So many wild things - even in one day. Take, for instance, Sept. 24. As usual, Pastrana was hosting more than 15 people at his playground, an eclectic intermingling of 10-year-old neighbors wearing their soccer jerseys and pro motorcyclists wearing sponsored gear. Pastrana pushed nearly every visitor to obey the household rule: Forget about fear and push your limits.

That's how Kyle Ives, a mohawked 11-year-old visiting from Florida, managed to back flip a 120-pound motorcycle for the first time. That's how Jolene Van Vugt, a 25-year-old professional rider from Ontario, became the first woman ever to complete a back flip into foam on a 220-pound bike. And that's how Bill Van Vugt, Jolene's 60-year-old father, found himself pale and wide-eyed behind the wheel of a motorized go-cart.

Pastrana had pushed the go-cart out of his garage moments earlier, then persuaded his gray-haired visitor to strap himself into the driver's seat. This stunt would be perfectly safe, Pastrana promised the nervous driver, but his instructions hinted otherwise.

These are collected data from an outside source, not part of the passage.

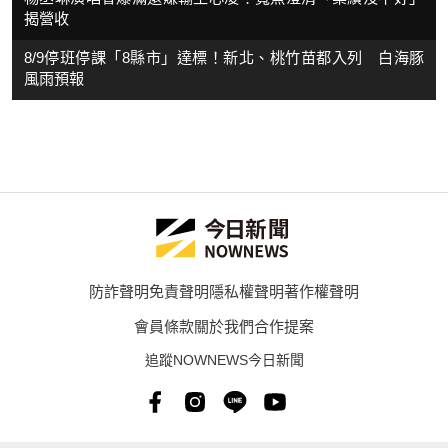
揭營收
8/9停班停課「8縣市」達標！新北、桃竹苗都入列 白海豚
風雨預報
防詐聲明
免責聲明
隱私權聲明
著作權聲明
會員條款
關於我們
合作提案
追蹤NOWNEWS今日新聞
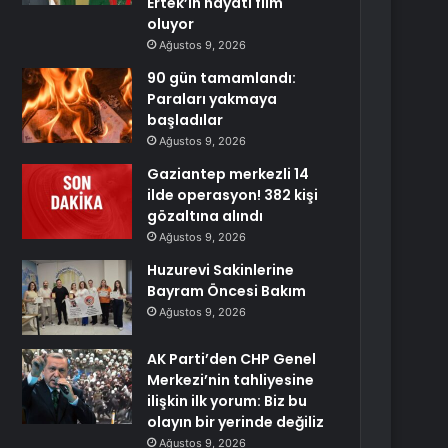
Ertek’in hayatı film
oluyor
Ağustos 9, 2026
90 gün tamamlandı:
Paraları yakmaya
başladılar
Ağustos 9, 2026
Gaziantep merkezli 14
ilde operasyon! 382 kişi
gözaltına alındı
Ağustos 9, 2026
Huzurevi Sakinlerine
Bayram Öncesi Bakım
Ağustos 9, 2026
AK Parti’den CHP Genel
Merkezi’nin tahliyesine
ilişkin ilk yorum: Biz bu
olayın bir yerinde değiliz
Ağustos 9, 2026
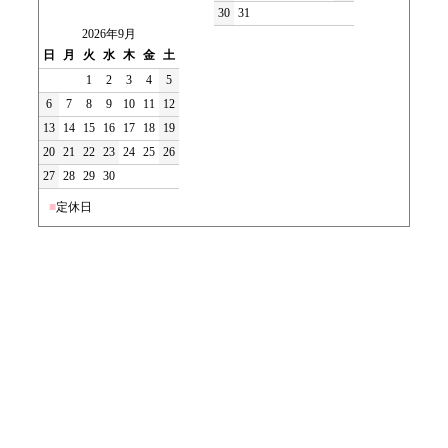
30
31
2026年9月
日
月
火
水
木
金
土
1
2
3
4
5
6
7
8
9
10
11
12
13
14
15
16
17
18
19
20
21
22
23
24
25
26
27
28
29
30
■
定休日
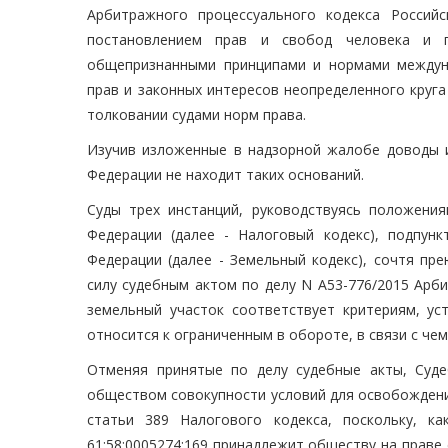
Арбитражного процессуального кодекса Россий
постановлением прав и свобод человека и гр
общепризнанными принципами и нормами междун
прав и законных интересов неопределенного круга
толковании судами норм права.
Изучив изложенные в надзорной жалобе доводы и
Федерации не находит таких оснований.
Суды трех инстанций, руководствуясь положения
Федерации (далее - Налоговый кодекс), подпунк
Федерации (далее - Земельный кодекс), сочтя пр
силу судебным актом по делу N А53-776/2015 Арб
земельный участок соответствует критериям, ус
относится к ограниченным в обороте, в связи с ч
Отменяя принятые по делу судебные акты, Суд
обществом совокупности условий для освобождения
статьи 389 Налогового кодекса, поскольку, к
61:58:0005274:169 принадлежит обществу на праве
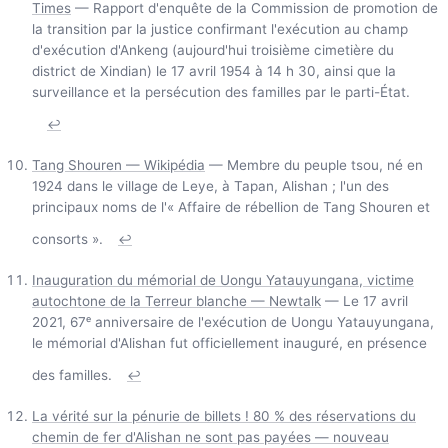
Times
— Rapport d'enquête de la Commission de promotion de
la transition par la justice confirmant l'exécution au champ
d'exécution d'Ankeng (aujourd'hui troisième cimetière du
district de Xindian) le 17 avril 1954 à 14 h 30, ainsi que la
surveillance et la persécution des familles par le parti-État.
↩
Tang Shouren — Wikipédia
— Membre du peuple tsou, né en
1924 dans le village de Leye, à Tapan, Alishan ; l'un des
principaux noms de l'« Affaire de rébellion de Tang Shouren et
consorts ».
↩
Inauguration du mémorial de Uongu Yatauyungana, victime
autochtone de la Terreur blanche — Newtalk
— Le 17 avril
2021, 67ᵉ anniversaire de l'exécution de Uongu Yatauyungana,
le mémorial d'Alishan fut officiellement inauguré, en présence
des familles.
↩
La vérité sur la pénurie de billets ! 80 % des réservations du
chemin de fer d'Alishan ne sont pas payées — nouveau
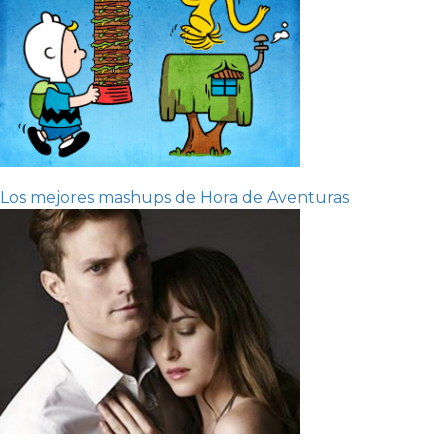
Los mejores mashups de Hora de Aventuras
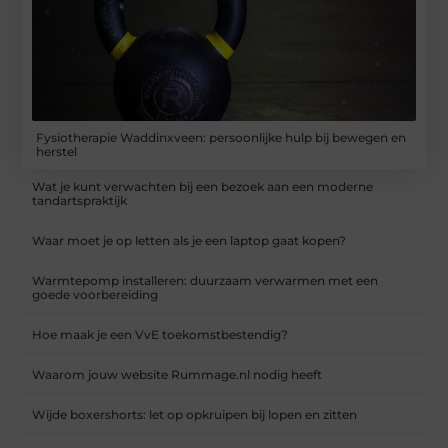
Fysiotherapie Waddinxveen: persoonlijke hulp bij bewegen en
herstel
Wat je kunt verwachten bij een bezoek aan een moderne
tandartspraktijk
Waar moet je op letten als je een laptop gaat kopen?
Warmtepomp installeren: duurzaam verwarmen met een
goede voorbereiding
Hoe maak je een VvE toekomstbestendig?
Waarom jouw website Rummage.nl nodig heeft
Wijde boxershorts: let op opkruipen bij lopen en zitten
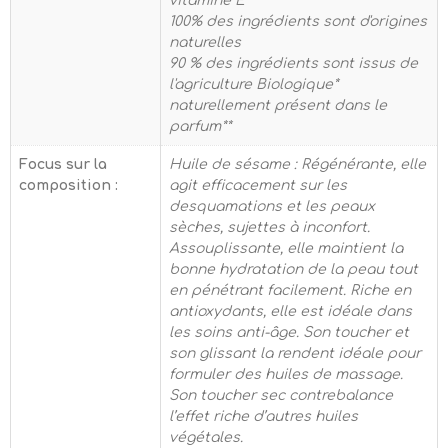
vitamine E
100% des ingrédients sont d'origines
naturelles
90 % des ingrédients sont issus de
l'agriculture Biologique*
naturellement présent dans le
parfum**
Focus sur la
Huile de sésame : Régénérante, elle
composition :
agit efficacement sur les
desquamations et les peaux
sèches, sujettes à inconfort.
Assouplissante, elle maintient la
bonne hydratation de la peau tout
en pénétrant facilement. Riche en
antioxydants, elle est idéale dans
les soins anti-âge. Son toucher et
son glissant la rendent idéale pour
formuler des huiles de massage.
Son toucher sec contrebalance
l’effet riche d’autres huiles
végétales.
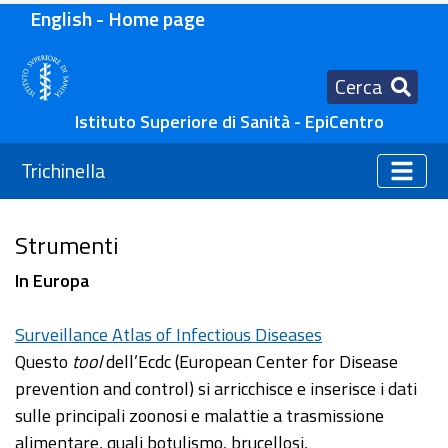
English - Home page
Cerca
Istituto Superiore di Sanità - EpiCentro
Trichinella
Strumenti
In Europa
Surveillance Atlas of Infectious Diseases
Questo
tool
dell’Ecdc (European Center for Disease
prevention and control) si arricchisce e inserisce i dati
sulle principali zoonosi e malattie a trasmissione
alimentare, quali botulismo, brucellosi,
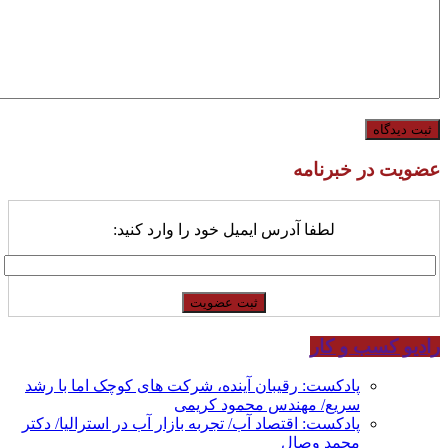
عضویت در خبرنامه
لطفا آدرس ایمیل خود را وارد کنید:
رادیو کسب و کار
پادکست: رقیبان آینده، شرکت های کوچک اما با رشد
سریع/ مهندس محمود کریمی
پادکست: اقتصاد آب/ تجربه بازار آب در استرالیا/ دکتر
محمد وصال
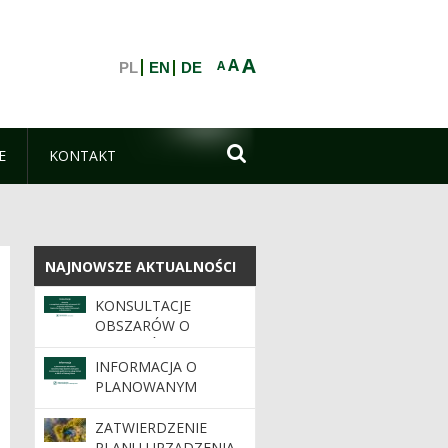
A
A
A
PL
EN
DE

E
KONTAKT
NAJNOWSZE AKTUALNOŚCI
NAJNOWSZE AKTUALNOŚCI
KONSULTACJE
OBSZARÓW O
SZCZEGÓLNYCH
WARTOŚCIACH
INFORMACJA O
OCHRONNYCH HCV
PLANOWANYM
NA TERENIE
WDROŻENIU
NADLEŚNICTW
DYNAMICZNEGO
ZATWIERDZENIE
REGIONALNEJ
SYSTEMU ZAKUPÓW
PLANU URZĄDZENIA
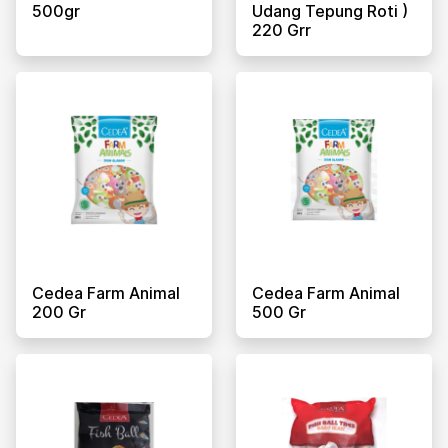
500gr
Udang Tepung Roti )
220 Grr
Cedea Farm Animal
Cedea Farm Animal
200 Gr
500 Gr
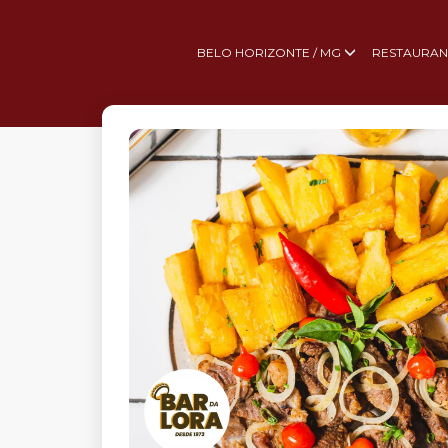
BELO HORIZONTE / MG
RESTAURAN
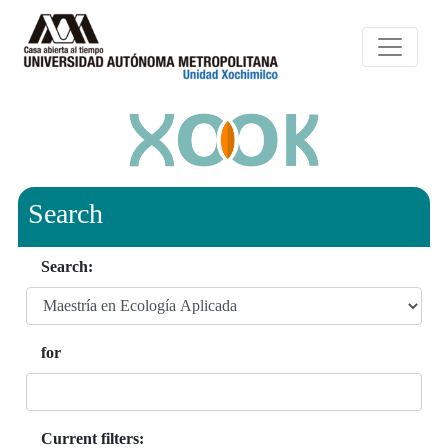
Search
Search:
for
Current filters:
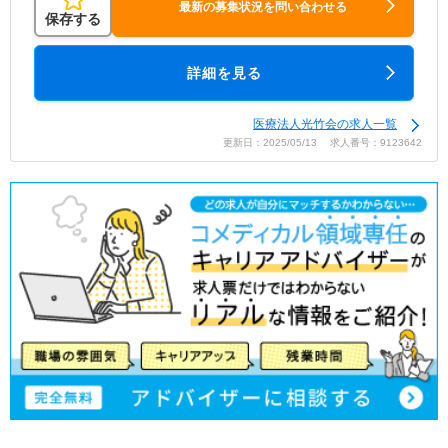
最新の募集状況を問い合わせる
保存する
詳細を見る
医療法人光竹会の求人一覧
更新日：2025/05/13 求人番号：9123642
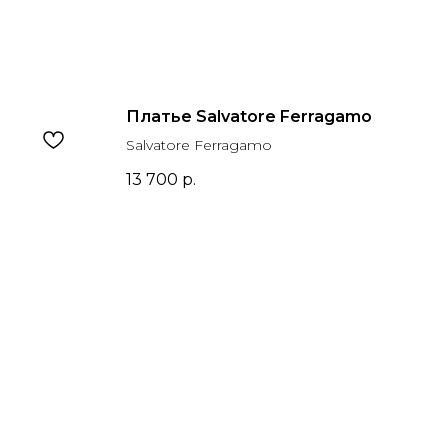
Платье Salvatore Ferragamo
Salvatore Ferragamo
13 700
р.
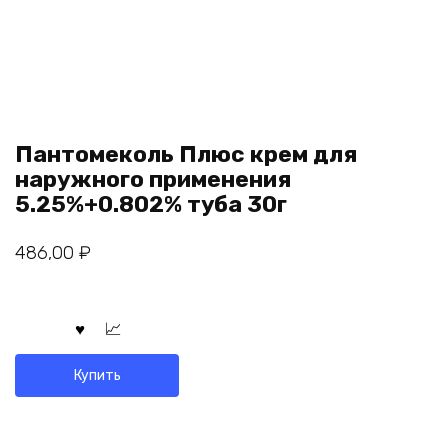
Пантомеколь Плюс крем для
наружного применения
5.25%+0.802% туба 30г
486,00
₽
Купить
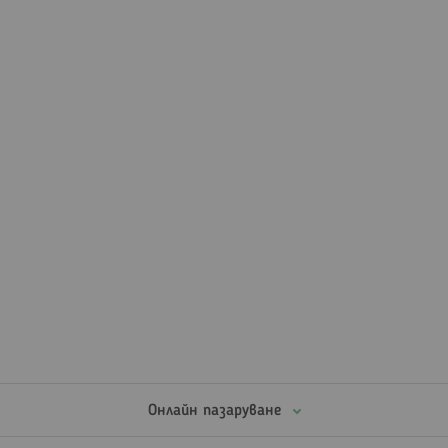
Онлайн пазаруване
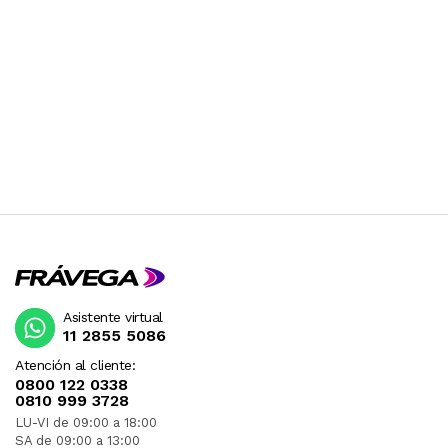
Asistente virtual
11 2855 5086
Atención al cliente:
0800 122 0338
0810 999 3728
LU-VI de 09:00 a 18:00
SA de 09:00 a 13:00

He told Van Vugt to accelerate the go-cart to about 30 mph, then launch it off a steep, 12-foot ramp and into the foam pit. The stunt, Pastrana said, would send Van Vugt flying 20 feet into the air before landing him softly in the foam pit. Only after the frightened man drove off did Pastrana mention any other possibility.

"Every day around here, somebody tries something they never thought they'd do," Pastrana said. "If all you're doing is being safe, what are you going to accomplish?"

He skydives. He skateboards. He climbs a 30-foot rock wall in his shed. He rides a mechanical bull. He tries to jump buses 50 feet through the air.

He has several four-wheelers at his house, too, but Pastrana actually prefers two-wheeling. It's more of a thrill, Pastrana demonstrated, to drive a four-wheeler when it's balanced only on the right two wheels.

"Some stunts and tricks go against everything you've ever known," Pastrana said. "You almost have to just stop thinking. That's when you really make progress."